The ETL layer is responsible for interfacing with the master dataset and transforming it in order to arrive at cleaner, standardized datasets that are consumable by our Zestimate models. We have a wide variety of data sources that we deal with and so need to pull appropriate features from each to build a rich feature set. We invest a lot of time into ensuring our data is clean. As we know, garbage in, garbage out, and this holds true for the Zestimate algorithm. One example we always talk about is the case of fat-fingers. You can imagine that typing 500 square feet instead of 5000 square feet could drastically change how we perceive that home’s value. This cleaning process, in addition to the partitioning required, can be very expensive computationally. This is one area where a speed layer would need to be more nimble, as it won’t be able to look at historical data to make inferences about the quality of new data. After the ETL step, we can begin training models. Training, in our cases, requires large amounts of memory to support caching of training sets for various models. We train models on various geographies, making tradeoffs between data skew and volume of data available. Scoring is then done in parallel, using data partitioned in uniform chunks. At this point, we have a view created (the Zestimates for about 100M homes in the nation) as well as pre-trained models for the speed layer. But at this point, some of the facts that went into our model training and scoring could be out of date.

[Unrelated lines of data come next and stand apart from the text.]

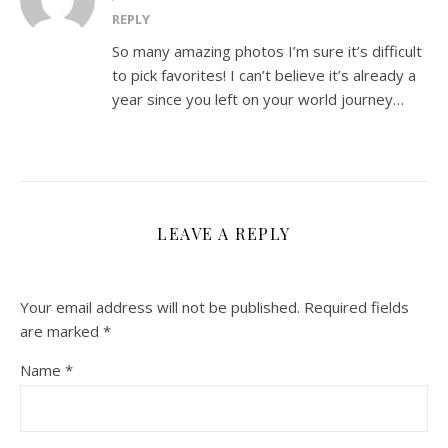
REPLY
So many amazing photos I’m sure it’s difficult
to pick favorites! I can’t believe it’s already a
year since you left on your world journey…
LEAVE A REPLY
Your email address will not be published.
Required fields
are marked
*
Name
*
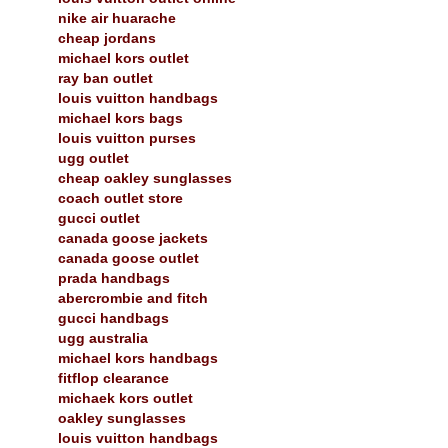
nike air huarache
cheap jordans
michael kors outlet
ray ban outlet
louis vuitton handbags
michael kors bags
louis vuitton purses
ugg outlet
cheap oakley sunglasses
coach outlet store
gucci outlet
canada goose jackets
canada goose outlet
prada handbags
abercrombie and fitch
gucci handbags
ugg australia
michael kors handbags
fitflop clearance
michaek kors outlet
oakley sunglasses
louis vuitton handbags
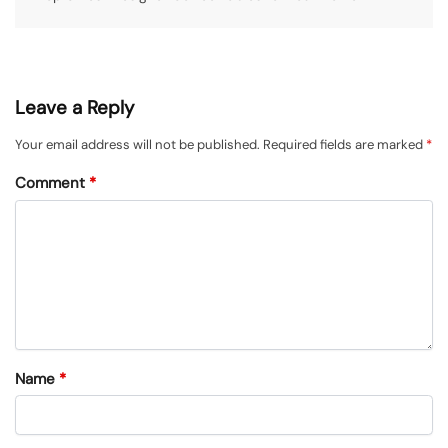
Leave a Reply
Your email address will not be published.
Required fields are marked
*
Comment
*
Name
*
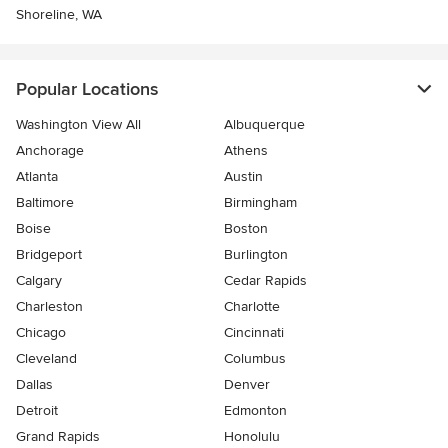
Shoreline, WA
Popular Locations
Washington View All
Albuquerque
Anchorage
Athens
Atlanta
Austin
Baltimore
Birmingham
Boise
Boston
Bridgeport
Burlington
Calgary
Cedar Rapids
Charleston
Charlotte
Chicago
Cincinnati
Cleveland
Columbus
Dallas
Denver
Detroit
Edmonton
Grand Rapids
Honolulu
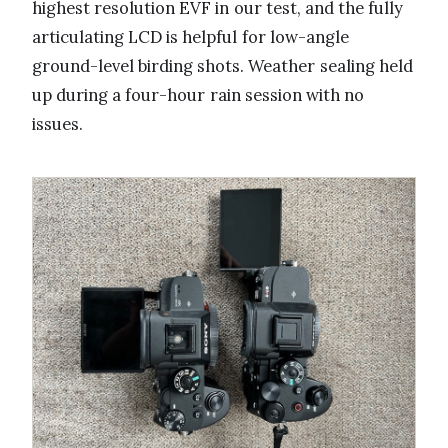
highest resolution EVF in our test, and the fully
articulating LCD is helpful for low-angle
ground-level birding shots. Weather sealing held
up during a four-hour rain session with no
issues.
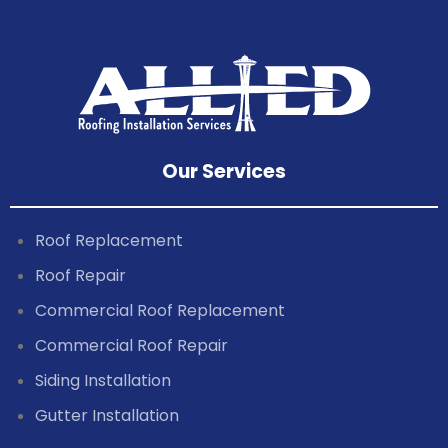
Our Services
Roof Replacement
Roof Repair
Commercial Roof Replacement
Commercial Roof Repair
Siding Installation
Gutter Installation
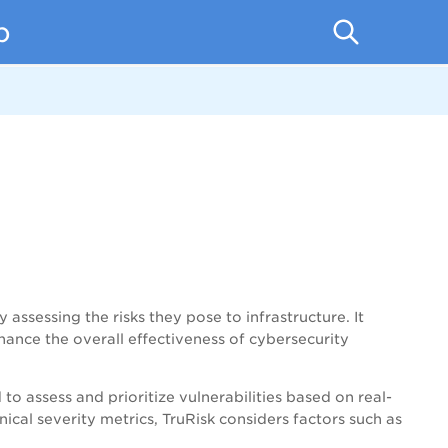
p
 assessing the risks they pose to infrastructure. It
nhance the overall effectiveness of cybersecurity
o assess and prioritize vulnerabilities based on real-
hnical severity metrics, TruRisk considers factors such as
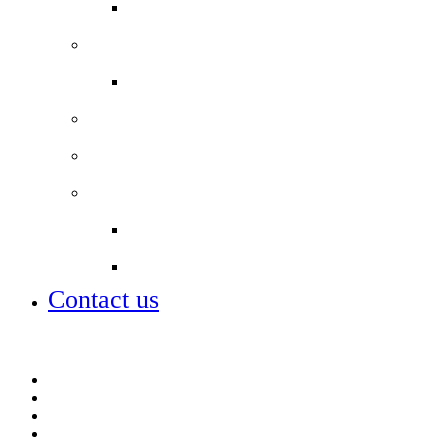
School Lunch Menu
Staff
Job vacancies
Alumni
Local Board
Partnerships
City of London Academies Trust
City University
Contact us
Admissions
Lettings
Parent info
Portals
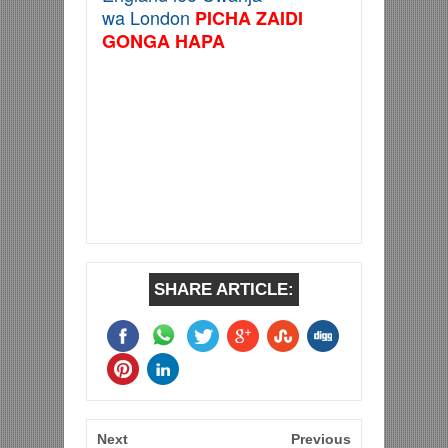
wa London
PICHA ZAIDI
GONGA HAPA
SHARE ARTICLE:
Next
Previous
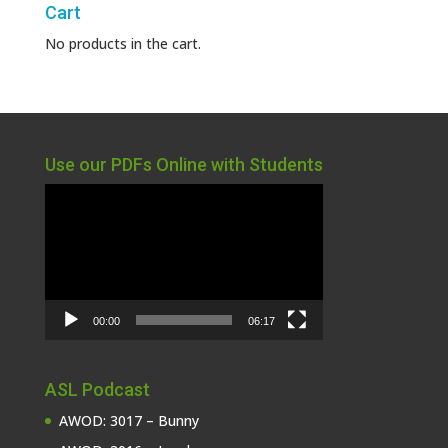
Cart
No products in the cart.
Use our PDFs Online with Students
Video
Player
00:00
06:17
ASL Podcast
AWOD: 3017 – Bunny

The number one source of Zestimate error is the facts that flow into it, like bedroom count, bathroom counts, and square footage.
We provide homeowners with a means for proactively making adjustments to their Zestimate. They can update a bathroom count or square footage and immediately see a change in their Zestimate.
Beyond that, we want to recalculate Zestimates when homes are listed on the market, because in these cases an off the market home is updated with all of the latest facts so that it is represented accurately on the market.
In lambda architecture, we want our speed layer to read from the same generic data-generating processes that our batch layer does. Amazon Kinesis (firehose and streams) makes it easy to both write to S3 as well as have consumers read directly from the stream. At this stage, you have the choice of which consumer to use. Spark Streaming can be used directly to enable code sharing (specifically, code relying on the Spark API) between the batch layer and the speed layer, but if Spark-specific code sharing is not a requirement, Amazon’s Kinesis Client Library (which Spark Streaming relies on) is a good solution.
In our case, we built our Kinesis Consumer with just the Kinesis Client Library, for three reasons: (1) simplicity, (2) lack of spark processing, and (3) Elastic MapReduce would be more expensive than a small Elastic ComputeCloud (EC2) instance.